Beneath this task are records; state how many of their lines hold the word "search", and nothing else.

-- Opening Marker --

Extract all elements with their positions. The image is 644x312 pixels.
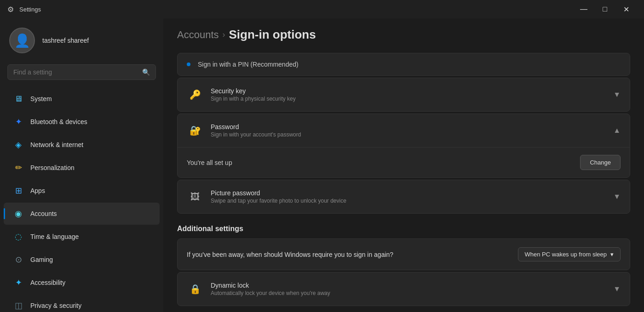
sidebar: 👤 tashreef shareef 🔍 🖥 System ✦ Bluetoot…: [0, 18, 163, 312]
network-icon: ◈: [13, 139, 24, 150]
sidebar-item-gaming[interactable]: ⊙ Gaming: [4, 249, 160, 271]
avatar: 👤: [9, 28, 35, 53]
sidebar-item-label-accounts: Accounts: [30, 210, 57, 217]
sidebar-item-label-privacy: Privacy & security: [30, 302, 81, 309]
change-password-button[interactable]: Change: [580, 155, 621, 170]
time-icon: ◌: [13, 231, 24, 242]
username-label: tashreef shareef: [42, 37, 89, 44]
signin-dropdown-value: When PC wakes up from sleep: [525, 251, 607, 258]
search-box[interactable]: 🔍: [7, 64, 156, 80]
close-button[interactable]: ✕: [615, 0, 637, 18]
security-key-desc: Sign in with a physical security key: [211, 96, 613, 102]
sidebar-item-privacy[interactable]: ◫ Privacy & security: [4, 295, 160, 312]
signin-question: If you've been away, when should Windows…: [187, 251, 393, 258]
sidebar-item-apps[interactable]: ⊞ Apps: [4, 180, 160, 202]
sidebar-item-label-system: System: [30, 95, 52, 102]
picture-password-chevron: ▼: [613, 193, 621, 201]
user-section: 👤 tashreef shareef: [0, 18, 163, 61]
password-text: Password Sign in with your account's pas…: [211, 123, 613, 138]
sidebar-item-label-bluetooth: Bluetooth & devices: [30, 118, 87, 125]
settings-icon: ⚙: [7, 5, 14, 14]
sidebar-item-network[interactable]: ◈ Network & internet: [4, 134, 160, 156]
pin-dot: [187, 62, 190, 66]
system-icon: 🖥: [13, 93, 24, 104]
dynamic-lock-title: Dynamic lock: [211, 282, 613, 289]
sidebar-item-label-time: Time & language: [30, 233, 79, 240]
password-chevron: ▲: [613, 126, 621, 135]
breadcrumb: Accounts › Sign-in options: [177, 28, 630, 42]
maximize-button[interactable]: □: [594, 0, 615, 18]
picture-password-title: Picture password: [211, 189, 613, 197]
security-key-row[interactable]: 🔑 Security key Sign in with a physical s…: [178, 78, 630, 111]
dynamic-lock-desc: Automatically lock your device when you'…: [211, 290, 613, 296]
password-row[interactable]: 🔐 Password Sign in with your account's p…: [178, 114, 630, 147]
bluetooth-icon: ✦: [13, 116, 24, 127]
picture-password-row[interactable]: 🖼 Picture password Swipe and tap your fa…: [178, 180, 630, 213]
pin-text: Sign in with a PIN (Recommended): [198, 61, 299, 68]
password-icon: 🔐: [187, 122, 203, 139]
signin-dropdown-chevron: ▾: [610, 251, 614, 258]
pin-card[interactable]: Sign in with a PIN (Recommended): [177, 53, 630, 76]
search-input[interactable]: [13, 68, 142, 76]
security-key-title: Security key: [211, 87, 613, 95]
password-desc: Sign in with your account's password: [211, 131, 613, 138]
password-title: Password: [211, 123, 613, 130]
breadcrumb-parent[interactable]: Accounts: [177, 29, 219, 41]
personalization-icon: ✏: [13, 162, 24, 173]
password-expanded: You're all set up Change: [178, 147, 630, 177]
picture-password-icon: 🖼: [187, 188, 203, 205]
sidebar-item-time[interactable]: ◌ Time & language: [4, 226, 160, 248]
sidebar-item-label-accessibility: Accessibility: [30, 279, 65, 286]
password-card: 🔐 Password Sign in with your account's p…: [177, 113, 630, 178]
window-title: Settings: [19, 6, 41, 13]
gaming-icon: ⊙: [13, 254, 24, 265]
sidebar-item-accounts[interactable]: ◉ Accounts: [4, 203, 160, 225]
breadcrumb-separator: ›: [223, 30, 225, 40]
dynamic-lock-chevron: ▼: [613, 285, 621, 293]
password-status: You're all set up: [187, 159, 232, 166]
minimize-button[interactable]: —: [573, 0, 594, 18]
picture-password-text: Picture password Swipe and tap your favo…: [211, 189, 613, 204]
security-key-text: Security key Sign in with a physical sec…: [211, 87, 613, 102]
sidebar-item-label-gaming: Gaming: [30, 256, 53, 263]
window-controls: — □ ✕: [573, 0, 637, 18]
sidebar-item-system[interactable]: 🖥 System: [4, 88, 160, 110]
search-icon: 🔍: [142, 68, 150, 76]
picture-password-desc: Swipe and tap your favorite photo to unl…: [211, 198, 613, 204]
security-key-chevron: ▼: [613, 91, 621, 99]
sidebar-item-label-personalization: Personalization: [30, 164, 75, 171]
sidebar-item-bluetooth[interactable]: ✦ Bluetooth & devices: [4, 111, 160, 133]
dynamic-lock-card: 🔒 Dynamic lock Automatically lock your d…: [177, 272, 630, 306]
privacy-icon: ◫: [13, 300, 24, 311]
main-layout: 👤 tashreef shareef 🔍 🖥 System ✦ Bluetoot…: [0, 18, 644, 312]
security-key-icon: 🔑: [187, 86, 203, 103]
accessibility-icon: ✦: [13, 277, 24, 288]
content-area: Accounts › Sign-in options Sign in with …: [163, 18, 644, 312]
apps-icon: ⊞: [13, 185, 24, 196]
sidebar-item-personalization[interactable]: ✏ Personalization: [4, 157, 160, 179]
sidebar-item-accessibility[interactable]: ✦ Accessibility: [4, 272, 160, 294]
accounts-icon: ◉: [13, 208, 24, 219]
titlebar: ⚙ Settings — □ ✕: [0, 0, 644, 18]
sidebar-item-label-apps: Apps: [30, 187, 45, 194]
sidebar-item-label-network: Network & internet: [30, 141, 83, 148]
dynamic-lock-icon: 🔒: [187, 281, 203, 297]
signin-dropdown[interactable]: When PC wakes up from sleep ▾: [518, 247, 621, 261]
dynamic-lock-row[interactable]: 🔒 Dynamic lock Automatically lock your d…: [178, 272, 630, 306]
signin-dropdown-row: If you've been away, when should Windows…: [177, 238, 630, 270]
additional-settings-label: Additional settings: [177, 225, 630, 233]
picture-password-card: 🖼 Picture password Swipe and tap your fa…: [177, 180, 630, 214]
security-key-card: 🔑 Security key Sign in with a physical s…: [177, 78, 630, 112]
dynamic-lock-text: Dynamic lock Automatically lock your dev…: [211, 282, 613, 296]
breadcrumb-current: Sign-in options: [229, 28, 316, 42]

-- Closing Marker --

| YOUR SOLUTION |
3